Why Weight? Guide
A guide to discussing obesity & health with your patients
Created by the Strategies to Overcome and Prevent (STOP) Obesity Alliance, the Why Weight? tool is a guide for health care professionals to initiate effective conversations about weight and health with their patients.
Weight is a complex and sensitive issue, and conversations about weight can be challenging. Many factors are at play, not least of which may include feelings of failure, shame, and concerns about being judged by health care providers. Many providers have concerns about how to begin conversations about weight, what words to use, and how to communicate about weight while supporting their patients in ways that are empowering and nonjudgemental. Providers report minimal, if any, training on obesity, inadequate resources for effective conversations, and insufficient clinical time to devote to conversations about weight.
Why talk about weight?
Many patients want and expect weight loss guidance from health care providers. Weight-related discussions with providers can influence patient engagement in weight loss efforts. Having the conversation and formally diagnosing and documenting overweight or obesity strongly predicts having a treatment plan in place and subsequent weight loss success.
The United States Preventive Services Task Force (USPSTF) guidelines recommend intensive, multicomponent behavioral interventions for patients with BMI of 30/kg/m2. The recommendation is largely based on a 2012 systematic review that showed intensive counseling led to an average 6% body weight loss, along with improved comorbidities and cardiovascular disease risk factors.
Why isn't addressing obesity about eating less and exercising more?
Understanding the complexity of obesity is an important prerequisite for productive conversations about weight. Provider misperceptions about causes of and contributors to weight gain and obesity can lead to blaming and shaming patients for their weight difficulties, undermining productive conversations, and provider-patient relationships.
While providers cannot manipulate a patient’s genome or his/her environment, knowing that these factors can contribute to difficulties managing weight is essential to building an informed and empathic approach to talking with patients. It is also important for providers to recognize the biology opposing weight loss. In our obesogenic environment, weight gain is common and sustained weight loss is difficult.
What are the barriers to talking about weight?
Lack of time, reimbursement, training, and effective tools and treatments are among them. The first and perhaps most important barrier is not knowing effective ways to initiate and continue productive conversations about weight management.
Why don't patients with obesity seek help?
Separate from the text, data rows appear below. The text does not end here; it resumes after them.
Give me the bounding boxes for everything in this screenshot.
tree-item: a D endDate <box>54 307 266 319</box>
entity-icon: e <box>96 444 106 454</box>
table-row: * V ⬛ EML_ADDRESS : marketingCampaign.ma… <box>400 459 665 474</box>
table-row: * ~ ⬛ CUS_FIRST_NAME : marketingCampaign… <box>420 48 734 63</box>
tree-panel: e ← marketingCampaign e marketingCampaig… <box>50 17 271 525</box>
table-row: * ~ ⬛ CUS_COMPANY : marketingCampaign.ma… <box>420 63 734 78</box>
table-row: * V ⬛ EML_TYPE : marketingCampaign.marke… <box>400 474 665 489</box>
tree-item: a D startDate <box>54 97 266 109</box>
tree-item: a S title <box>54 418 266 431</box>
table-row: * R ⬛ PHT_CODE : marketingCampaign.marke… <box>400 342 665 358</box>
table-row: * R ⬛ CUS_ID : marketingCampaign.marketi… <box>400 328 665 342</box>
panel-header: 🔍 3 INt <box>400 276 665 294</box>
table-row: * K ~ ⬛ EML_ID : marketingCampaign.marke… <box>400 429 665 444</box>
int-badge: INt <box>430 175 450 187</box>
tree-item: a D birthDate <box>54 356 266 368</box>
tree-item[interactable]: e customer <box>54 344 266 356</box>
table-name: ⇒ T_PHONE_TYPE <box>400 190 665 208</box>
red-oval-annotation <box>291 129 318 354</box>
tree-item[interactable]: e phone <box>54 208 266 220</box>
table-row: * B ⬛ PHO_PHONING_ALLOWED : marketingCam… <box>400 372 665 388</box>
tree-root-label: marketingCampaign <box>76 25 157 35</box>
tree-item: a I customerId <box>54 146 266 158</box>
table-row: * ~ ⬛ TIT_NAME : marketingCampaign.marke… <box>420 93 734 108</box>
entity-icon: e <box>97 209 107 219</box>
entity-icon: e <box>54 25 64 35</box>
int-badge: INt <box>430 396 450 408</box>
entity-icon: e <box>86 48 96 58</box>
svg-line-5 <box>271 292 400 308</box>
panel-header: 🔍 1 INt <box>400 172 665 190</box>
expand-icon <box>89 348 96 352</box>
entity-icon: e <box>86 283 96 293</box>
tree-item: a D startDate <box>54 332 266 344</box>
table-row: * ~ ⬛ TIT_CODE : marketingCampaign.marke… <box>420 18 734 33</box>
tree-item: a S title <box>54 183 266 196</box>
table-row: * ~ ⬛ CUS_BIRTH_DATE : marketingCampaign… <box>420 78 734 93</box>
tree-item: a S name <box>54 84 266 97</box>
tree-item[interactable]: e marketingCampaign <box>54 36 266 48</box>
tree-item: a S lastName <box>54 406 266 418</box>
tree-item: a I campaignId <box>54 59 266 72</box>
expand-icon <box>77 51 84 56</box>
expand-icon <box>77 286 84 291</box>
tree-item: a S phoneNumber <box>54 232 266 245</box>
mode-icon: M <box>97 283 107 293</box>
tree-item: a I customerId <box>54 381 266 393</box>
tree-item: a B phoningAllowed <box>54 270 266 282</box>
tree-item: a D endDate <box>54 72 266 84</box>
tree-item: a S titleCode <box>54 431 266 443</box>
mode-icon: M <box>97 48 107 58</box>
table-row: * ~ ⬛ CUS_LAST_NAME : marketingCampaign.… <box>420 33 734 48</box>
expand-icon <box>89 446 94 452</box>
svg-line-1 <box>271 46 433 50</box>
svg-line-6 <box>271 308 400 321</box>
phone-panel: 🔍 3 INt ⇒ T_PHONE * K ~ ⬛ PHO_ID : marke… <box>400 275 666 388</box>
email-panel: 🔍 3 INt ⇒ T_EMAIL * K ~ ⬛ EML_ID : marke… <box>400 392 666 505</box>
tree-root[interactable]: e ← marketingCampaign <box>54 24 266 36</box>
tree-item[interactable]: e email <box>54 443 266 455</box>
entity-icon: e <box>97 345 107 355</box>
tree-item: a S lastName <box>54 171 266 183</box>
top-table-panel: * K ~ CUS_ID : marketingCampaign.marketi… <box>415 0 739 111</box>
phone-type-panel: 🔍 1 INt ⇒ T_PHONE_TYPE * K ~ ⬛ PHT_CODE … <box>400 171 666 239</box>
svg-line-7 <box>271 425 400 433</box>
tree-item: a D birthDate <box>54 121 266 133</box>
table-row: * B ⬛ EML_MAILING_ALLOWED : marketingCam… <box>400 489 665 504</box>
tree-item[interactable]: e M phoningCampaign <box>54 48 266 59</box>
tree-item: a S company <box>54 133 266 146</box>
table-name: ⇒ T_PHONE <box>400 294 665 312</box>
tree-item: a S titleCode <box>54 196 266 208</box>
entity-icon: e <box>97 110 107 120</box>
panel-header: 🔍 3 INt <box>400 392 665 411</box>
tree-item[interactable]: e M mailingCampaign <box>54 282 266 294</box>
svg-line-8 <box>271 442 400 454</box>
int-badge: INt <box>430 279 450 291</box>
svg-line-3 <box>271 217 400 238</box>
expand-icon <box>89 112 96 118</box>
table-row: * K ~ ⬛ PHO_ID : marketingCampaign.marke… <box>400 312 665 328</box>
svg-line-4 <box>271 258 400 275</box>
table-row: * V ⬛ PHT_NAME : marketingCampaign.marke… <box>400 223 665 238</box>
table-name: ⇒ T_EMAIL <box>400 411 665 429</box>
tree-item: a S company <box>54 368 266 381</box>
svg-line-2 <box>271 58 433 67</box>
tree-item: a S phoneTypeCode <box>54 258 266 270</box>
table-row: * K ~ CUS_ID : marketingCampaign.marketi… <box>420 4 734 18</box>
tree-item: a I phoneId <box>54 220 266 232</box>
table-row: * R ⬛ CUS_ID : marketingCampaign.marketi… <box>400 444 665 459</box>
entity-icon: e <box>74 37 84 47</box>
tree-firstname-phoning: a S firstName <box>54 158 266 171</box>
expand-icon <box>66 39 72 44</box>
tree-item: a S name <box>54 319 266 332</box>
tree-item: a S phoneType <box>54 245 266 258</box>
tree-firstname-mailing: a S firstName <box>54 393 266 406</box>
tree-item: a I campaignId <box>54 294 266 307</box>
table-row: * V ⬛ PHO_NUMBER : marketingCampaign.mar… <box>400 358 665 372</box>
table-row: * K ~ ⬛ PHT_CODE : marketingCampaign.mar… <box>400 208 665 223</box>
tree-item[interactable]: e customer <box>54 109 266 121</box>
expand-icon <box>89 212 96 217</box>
Many patients avoid or delay medical treatment due to concerns that their providers will not treat them with compassion and respect, or that their struggles will be dismissed as “not trying hard enough.” In other cases, patients are concerned that their provider’s office will lack the equipment to properly accommodate them. Patients also may avoid seeking help from providers because they feel that their providers don’t have insight on their condition or can’t provide sufficient counsel.
What is holding a patient back from addressing their excess weight?
Most patients with obesity have tried – often repeatedly – to lose weight and improve their health. At any given time, patients may be in one of five stages of behavior change: pre-contemplation, contemplation, preparation, action, or maintenance. Assessing patients’ stage of change can help determine how to assist them in moving forward. Repeated weight loss and weight regain emphasizes the need to focus on sustaining weight loss from the outset of therapy.
Why should I attempt to undertake a disease as broad and challenging as obesity?
Obesity treatment may feel like a futile undertaking. Yet, there is a range of effective and evidence-based treatments available. With excess weight affecting more than two-thirds of U.S. adults, providers are in a position to create a positive impact. Moderate, sustainable weight loss, such as 5-10% sustained weight loss, can have a positive effect on health improvements.
What can I learn about my patient to help us engage in a productive discussion?
Health behavior decisions are heavily influenced by our environments and social norms. Taking some time to learn about your patients’ everyday lives, including their home and work environments and families, can lead to better understanding of the challenges they face and inform conversations about weight.
What are some important considerations I need to know before I talk to my patients about weight?
Recognize that weight is about health, not appearance. Be aware that weight is a personal and often sensitive topic and tailor your interactions and words in ways that are productive, not stigmatizing. Be aware of your own attitudes toward weight and obesity, so that you can compassionately interact with patients on matters of weight.